Alright, so it is possible to get overhead there. The reason I ask this is because this practice is my father's and, well, as you can see from the numbers, he can produce well, but he is just not good at managing money and overhead. I am considering stepping in for a year to help fix this place up. He is starting another practice and says that in a couple of years it will have similar numbers, and I tell him that if that is the case, he could be making close to 2 million dollars of net by then. I don't know too much about dentistry, but I certainly know a thing or two about business. I will have to take a look at his staff, and certainly get rid of any of these senior docs that you talked about. Aside from staff, the rent is only about 5k a month and supplies and lab are pretty low too. Would there be any other big drains on overhead aside from staff? If not, then I just want to say thank you for the information, it helps in planning for lower overhead.

Year in and year out, unless one is doing either a major office rennovation and/or upgrading a large amount of equipment, the biggest portion of one's overhead is going to be staff.

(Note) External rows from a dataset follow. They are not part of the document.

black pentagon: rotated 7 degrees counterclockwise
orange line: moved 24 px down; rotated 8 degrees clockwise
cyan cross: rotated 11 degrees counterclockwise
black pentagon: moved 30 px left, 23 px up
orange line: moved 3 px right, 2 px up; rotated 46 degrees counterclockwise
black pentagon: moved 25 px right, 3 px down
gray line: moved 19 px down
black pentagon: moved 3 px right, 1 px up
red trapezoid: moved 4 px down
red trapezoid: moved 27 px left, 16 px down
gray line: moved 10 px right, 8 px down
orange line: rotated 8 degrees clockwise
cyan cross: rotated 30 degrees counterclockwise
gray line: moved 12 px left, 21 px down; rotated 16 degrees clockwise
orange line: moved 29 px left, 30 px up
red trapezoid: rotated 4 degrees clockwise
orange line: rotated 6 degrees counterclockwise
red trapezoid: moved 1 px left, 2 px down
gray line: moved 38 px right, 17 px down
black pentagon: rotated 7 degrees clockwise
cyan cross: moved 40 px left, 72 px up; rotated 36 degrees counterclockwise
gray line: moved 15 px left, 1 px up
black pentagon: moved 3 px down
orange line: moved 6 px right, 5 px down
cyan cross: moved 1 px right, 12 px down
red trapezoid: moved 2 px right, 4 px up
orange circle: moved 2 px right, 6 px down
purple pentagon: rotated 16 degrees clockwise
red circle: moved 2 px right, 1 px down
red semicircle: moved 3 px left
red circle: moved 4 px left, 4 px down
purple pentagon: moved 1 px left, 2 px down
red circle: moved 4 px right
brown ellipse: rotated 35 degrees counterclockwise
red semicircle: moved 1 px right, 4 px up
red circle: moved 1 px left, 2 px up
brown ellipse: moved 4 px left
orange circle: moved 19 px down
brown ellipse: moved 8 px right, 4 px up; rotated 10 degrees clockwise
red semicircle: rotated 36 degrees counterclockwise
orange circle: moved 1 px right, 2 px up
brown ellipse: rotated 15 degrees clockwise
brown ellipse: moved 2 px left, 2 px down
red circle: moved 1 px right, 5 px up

Also, instead of opening a second practice, my hunch is if that practice could run much more efficiently, that a much higher net could be realized out of that one office than if a second office was opened(and probably run with the same style as the 1st office). Kind of a 1/2 the total work for twice the pay type scenario :idea:

Best idea might be to get a dental/medical specific accountant in to look at the books and then also give a comparison about where your Dad's practice falls with respect to overhead and staff salaries in particular to the other practices that that accountant handles. I know that the accountant that handles my practices gives us such a report every year, so my business partner and I can see how our overhead compares to the other 100 or so offices that our accountant handles, and that gives us some good perspective as to how were operating
 
Well, he has an accountant that basically scolds him every year on bad management of resources. So all the information is there, but my Dad fails to really see it because he simply isn't good with money. He has been doing this for 6 years with overhead in the 90's and has never really felt need for a change :laugh: So, thanks again for your help, it's given me good points to think about for the near future. :)
 
Plain and simple, staff.

It's just really about taking an honest look at how efficiently the office is running, and then when an area(s) is identified that we and my business partner feel could run more efficiently, taking steps to make it happen. My hunch is that the practice that you mention could generate those same production numbers with "only" a staff of 20. My other hunch is that the practice you mention has a few of the "senior docs" who are mainly retired but still show up and work a day or 2 a week and also keep their long time assistant employed to work just with them. That very often is the case, and as harsh as it sounds, they become a major overhead drain on the practice, and likely will be until they finally decide to fully retire

Honestly. OP need to lay off everyone, sell the building or sell the practice, and start over. Why deal with 30 employees and all the headaches only to net $250K a year? OP can start over with a one man practice and easily net that much with 30% overhead.
 
Thats a pretty radical option though, is it not? I was thinking of laying off a good chunk of the staff since half of them are probably a waste of space anyway, but to completely do a wipe on the practice just sounds like too much of a risk. We could keep 2.5 to 3 mil gross and get overhead down to around 60% if we cut back on staff, and change some pay around.